1762-05-28, de Voltaire [François Marie Arouet] à Ami Camp.

J'ay prêté aujourduy neuf mille francs, mon cher correspondant à mr du Puis mon voisin, pour acheter une compagnie de dragons, et je lui ai donné une lettre de change sur vous pour le payement d'aoust, 1er octobre.

Je compte faire une autre affaire pour la valeur de douze mille livres. Je vous prierai de me dire quand vous pourez les payer sans vous déranger.
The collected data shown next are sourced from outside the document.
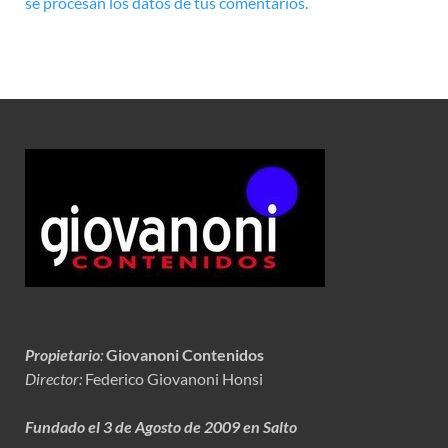
se procesan los datos de tus comentarios.
Propietario
:
Giovanoni Contenidos
Director:
Federico Giovanoni Honsi
Fundado el 3 de Agosto de 2009 en Salto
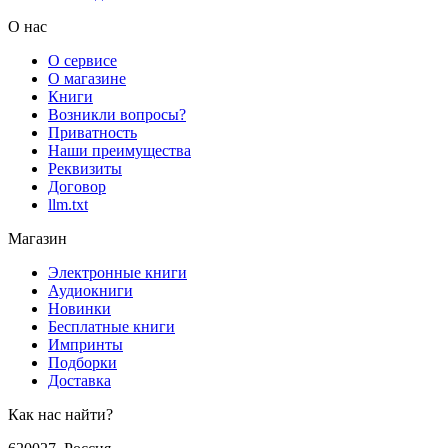
О нас
О сервисе
О магазине
Книги
Возникли вопросы?
Приватность
Наши преимущества
Реквизиты
Договор
llm.txt
Магазин
Электронные книги
Аудиокниги
Новинки
Бесплатные книги
Импринты
Подборки
Доставка
Как нас найти?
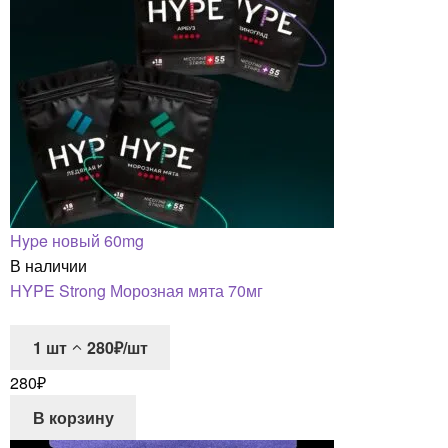
Hype новый 60mg
В наличии
HYPE Strong Морозная мята 70мг
1
шт
280₽/шт
280
₽
В корзину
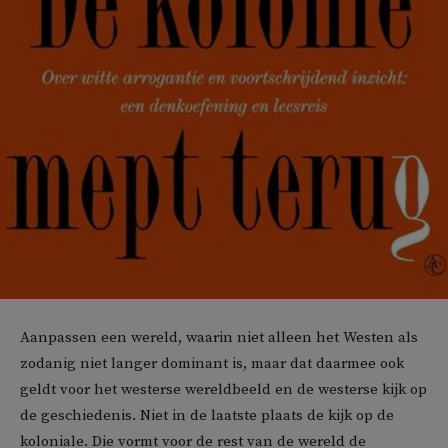
Aanpassen een wereld, waarin niet alleen het Westen als
zodanig niet langer dominant is, maar dat daarmee ook
geldt voor het westerse wereldbeeld en de westerse kijk op
de geschiedenis. Niet in de laatste plaats de kijk op de
koloniale. Die vormt voor de rest van de wereld de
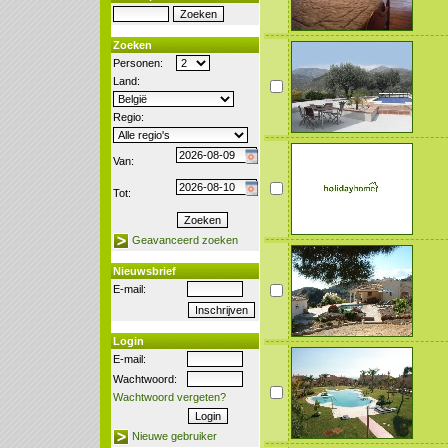
Zoeken
Personen:
Land:
Regio:
Van:
Tot:
Geavanceerd zoeken
Nieuwsbrief
E-mail:
Login
E-mail:
Wachtwoord:
Wachtwoord vergeten?
Nieuwe gebruiker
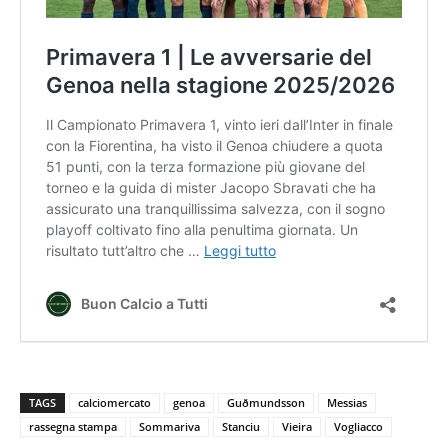
TAGS
calciomercato
genoa
Guðmundsson
Messias
rassegna stampa
Sommariva
Stanciu
Vieira
Vogliacco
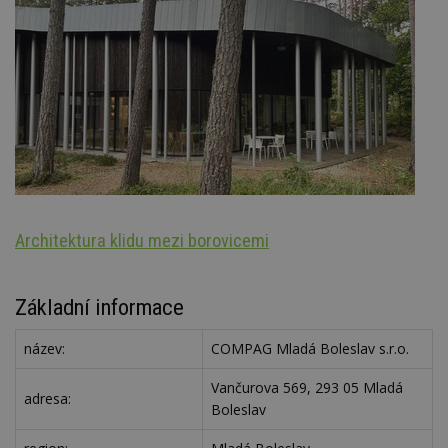
Architektura klidu mezi borovicemi
St
Základní informace
název:
COMPAG Mladá Boleslav s.r.o.
Vančurova 569, 293 05 Mladá
adresa:
Boleslav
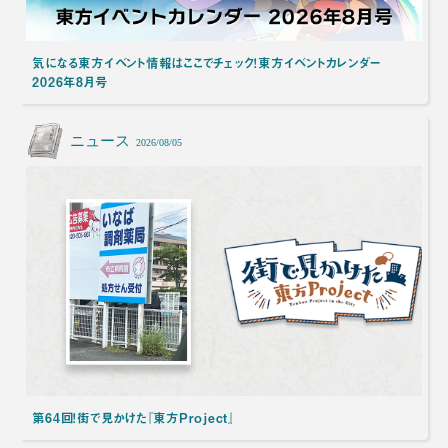
気になる東方イベント情報はここでチェック！東方イベントカレンダー
2026年8月号
ニュース
2026/08/05
第64回！街で見かけた『東方Project』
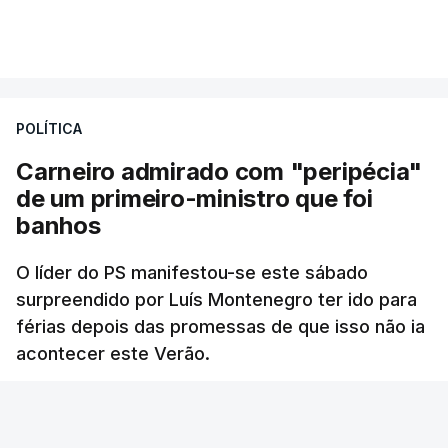
POLÍTICA
Carneiro admirado com "peripécia"
de um primeiro-ministro que foi
banhos
O líder do PS manifestou-se este sábado
surpreendido por Luís Montenegro ter ido para
férias depois das promessas de que isso não ia
acontecer este Verão.
RTP
/
atualizado 8 Agosto 2026, 21:26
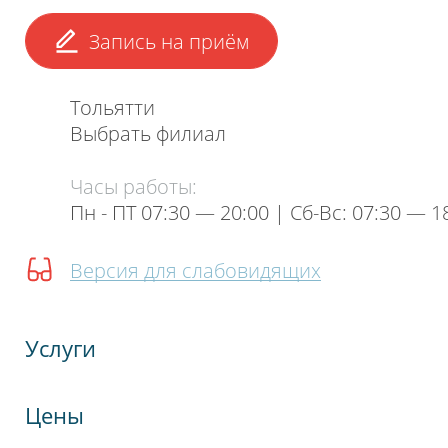
Запись на приём
Тольятти
Выбрать филиал
Часы работы:
Пн - ПТ 07:30 — 20:00 | Cб-Вс: 07:30 — 1
Версия для слабовидящих
Услуги
Цены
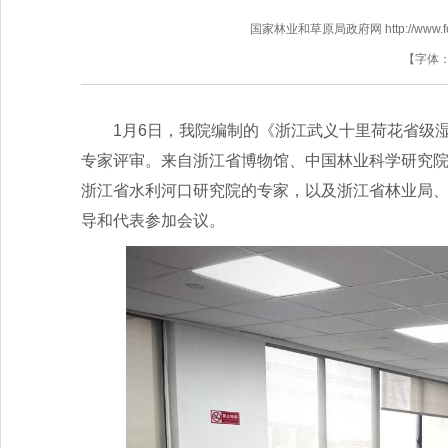
国家林业和草原局政府网 http://www.fores
【字体
1月6日，我院编制的《浙江武义十里荷花省级湿
专家评审。来自浙江省博物馆、中国林业科学研究
浙江省水利河口研究院的专家，以及浙江省林业局
导和代表参加会议。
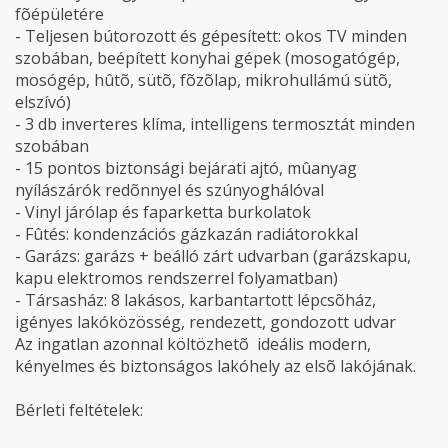
fõépületére
- Teljesen bútorozott és gépesített: okos TV minden
szobában, beépített konyhai gépek (mosogatógép,
mosógép, hûtõ, sütõ, fõzõlap, mikrohullámú sütõ,
elszívó)
- 3 db inverteres klíma, intelligens termosztát minden
szobában
- 15 pontos biztonsági bejárati ajtó, mûanyag
nyílászárók redõnnyel és szúnyoghálóval
- Vinyl járólap és faparketta burkolatok
- Fûtés: kondenzációs gázkazán radiátorokkal
- Garázs: garázs + beálló zárt udvarban (garázskapu,
kapu elektromos rendszerrel folyamatban)
- Társasház: 8 lakásos, karbantartott lépcsõház,
igényes lakóközösség, rendezett, gondozott udvar
Az ingatlan azonnal költözhetõ  ideális modern,
kényelmes és biztonságos lakóhely az elsõ lakójának.
Bérleti feltételek:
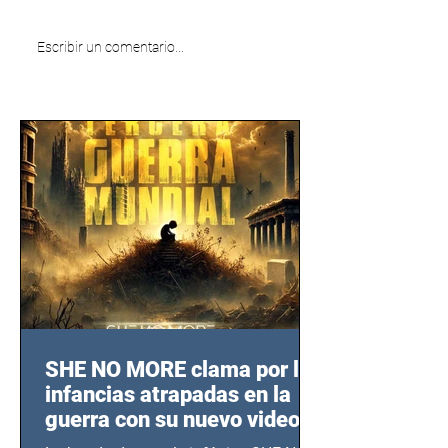
Escribir un comentario...
SHE NO MORE clama por las
infancias atrapadas en la
guerra con su nuevo video
TERCERA GUERRA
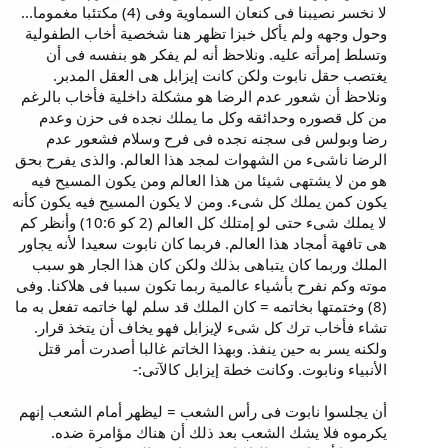
لا نخسر نصيبنا فى كنعان السماوية وفى (4) مكتئبا مغموما...
وحول وجهه ولم يأكل خبزا تظهر هنا شخصية أخاب الطفولية
وتسلط إمرأته عليه. ونلاحظ أنه لم يفكر هو بنفسه فى أن
يغتصب حقل نابوت ولكن كانت إيزابل هى العقل المدبر.
ونلاحظ أن شعور عدم الرضا هو مشكلة داخلية فأخاب بالرغم
من كل قصوره وحدائقه وكل ما يملك نجده فى حزن وعدم
رضا وبولس فى سجنه نجده فى فرح وسلام فشعور عدم
الرضا ناشىء من الشهوات لمجد هذا العالم. والذى يفرح بحق
هو من لا يشتهى شيئا من هذا العالم ومن يكون المسيح فيه
يكون كمن يملك كل شىء. ومن لا يكون المسيح فيه يكون كأنه
لا يملك شىء حتى لو إمتلك كل العالم (2 كو 10:6) وأنظر كم
هى تافهة أمجاد هذا العالم. فربما كان نابوت سعيدا لأنه يجاور
الملك وربما كان يتباهى بذلك ولكن كان هذا الجار هو سبب
موته وكم نفرح بأشياء عالمية ربما تكون سببا فى هلاكنا. وفى
(8) وختمتها بخاتمه = كان الملك قد سلم لها خاتمه تفعل به ما
تشاء فأخاب ترك كل شىء لإيزابل فهو يخاف أن يتخذ قرار.
ولكنه يسر به حين ينفذ. وبهذا الخاتم غالبا أصدرت أمر قتل
الأنبياء ونابوت. وكانت خطة إيزابل كالآتى:-
أن يجلسوا نابوت فى رأس الشعب = ليظهر أمام الشعب إنهم
يكرموه فلا يشك الشعب بعد ذلك أن هناك مؤامرة ضده.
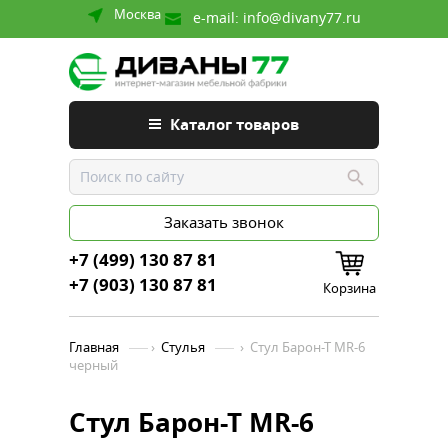
Москва
e-mail:
info@divany77.ru
Каталог товаров
Заказать звонок
+7 (499) 130 87 81
+7 (903) 130 87 81
Корзина
Главная
›
Стулья
›
Стул Барон-Т MR-6
черный
Стул Барон-Т MR-6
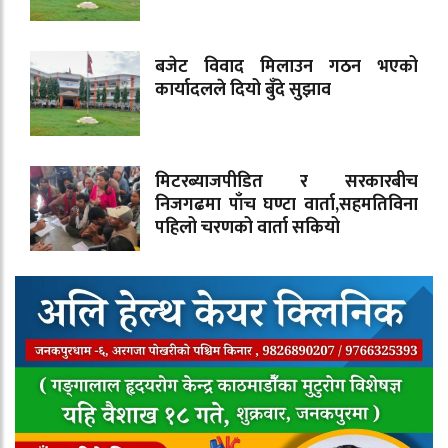
बजेट विवाद मिलाउन गठन भएको
कार्यादलले दियो बुँदे सुझाव
मिटरब्याजपीडित र सरकारबीच
निजगढमा पाँच घण्टा वार्ता,सहमतिविना
पहिलो चरणको वार्ता सकियो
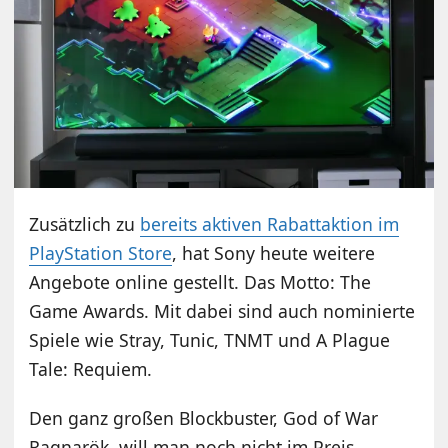
Zusätzlich zu
bereits aktiven Rabattaktion im
PlayStation Store
, hat Sony heute weitere
Angebote online gestellt. Das Motto: The
Game Awards. Mit dabei sind auch nominierte
Spiele wie Stray, Tunic, TNMT und A Plague
Tale: Requiem.
Den ganz großen Blockbuster, God of War
Ragnarök, will man noch nicht im Preis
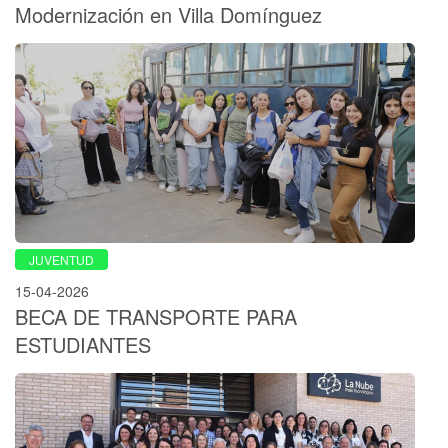
Modernización en Villa Domínguez
JUVENTUD
15-04-2026
BECA DE TRANSPORTE PARA
ESTUDIANTES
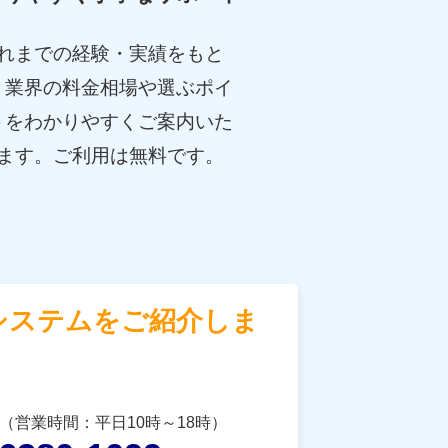
れまでの経験・実績をもと
、業界の料金相場や選ぶポイ
トをわかりやすくご案内いた
ます。ご利用は無料です。
システムをご紹介しま
（営業時間：平日10時～18時）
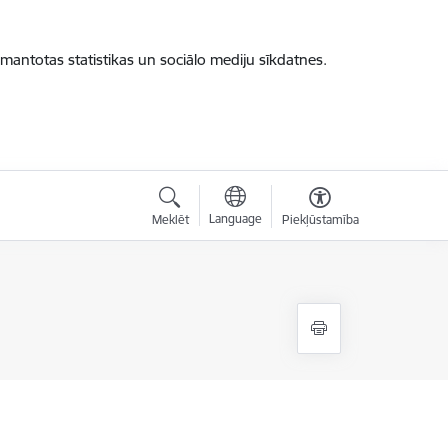
zmantotas statistikas un sociālo mediju sīkdatnes.
Language
Meklēt
Piekļūstamība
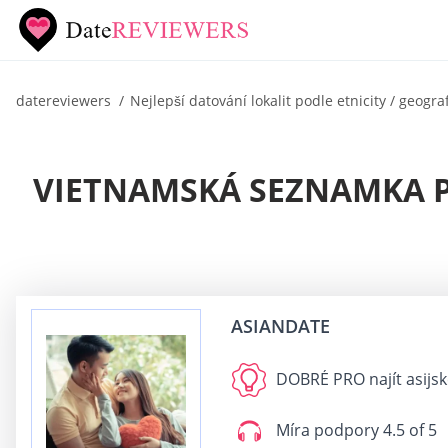
datereviewers
Nejlepší datování lokalit podle etnicity / geogra
VIETNAMSKÁ SEZNAMKA PR
ASIANDATE
DOBRÉ PRO
najít asijs
Míra podpory
4.5 of 5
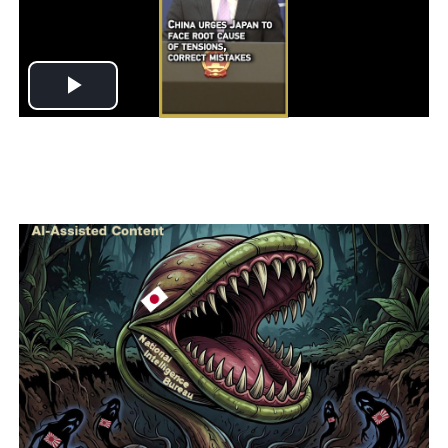
Play
Video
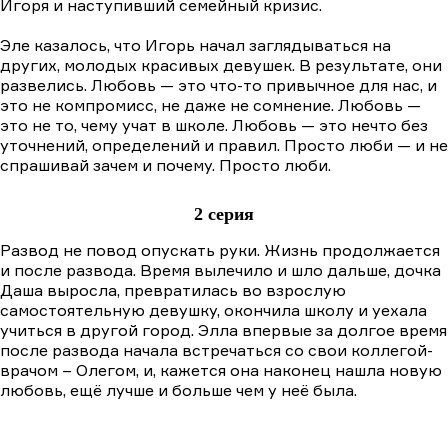
Игоря и наступивший семейный кризис.
Эле казалось, что Игорь начал заглядываться на
других, молодых красивых девушек. В результате, они
развелись. Любовь — это что-то привычное для нас, и
это не компромисс, не даже не сомнение. Любовь —
это не то, чему учат в школе. Любовь — это нечто без
уточнений, определений и правил. Просто люби — и не
спрашивай зачем и почему. Просто люби.
2 серия
Развод не повод опускать руки. Жизнь продолжается
и после развода. Время вылечило и шло дальше, дочка
Даша выросла, превратилась во взрослую
самостоятельную девушку, окончила школу и уехала
учиться в другой город. Элла впервые за долгое время
после развода начала встречаться со свои коллегой-
врачом – Олегом, и, кажется она наконец нашла новую
любовь, ещё лучше и больше чем у неё была.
Pouriez vous me les faire toucher en deux payements, le 1er de 8000lt et le second de quatre mille?

Je ne peux arréter le torrent de nos dépenses, mais on se ruinera si on veut; je prends le party de vous laisser cent cinquante mille livres dans votre caisse, dont je compte respecter le fonds. Je n'y toucherai pas.

Mr de la Leu fournira à madame Denis ses douze cent louis d'or par an. Elle a outre cette somme le revenu de Ferney, que je luy abandonne, celui des Délices qui est peu de chose, mais une quantité immense de provisions de toutte espèce. Ainsi elle peut tenir une assez grande maison si elle sait se régler.

Voici monsieur une lettre de change de 2230lt mais l'échéance n'est pas à courts jours. Pouriez vous à votre loisir avoir la bonté de me faire un petit compte par le quel je verrais ce que je pourais prendre sur vous, en comptant les 12000lt cy dessus, et les 9000lt du Puis, et en vous laissant une somme ronde de 150000ltà la quelle je ne toucherai certainement pas?

Je vous embrasse de tout mon cœur.

v. t. h. ob. str

Voltaire

Vous avez donné une Jeanne à l'abbé Pernetti. Regardez cela je vous prie, comme un présent.

Tiriot vient après les fêtes qu'on appelle la pentecôte. Je vous supplie d'avoir de la bonté pour luy, et de nous l'envoier aux Délices. Faittes luy je vous prie la galanterie de payer son voiage au cocher qui le conduira. Je vous aurai une véritable obligation de cette attention. Excusez touttes mes libertés.

Vraiment je vous supplie de vouloir bien compléter mon petit galon en l'allongeant de deux pieds, ou d'en ordoner un de trois. Cent fois pardon.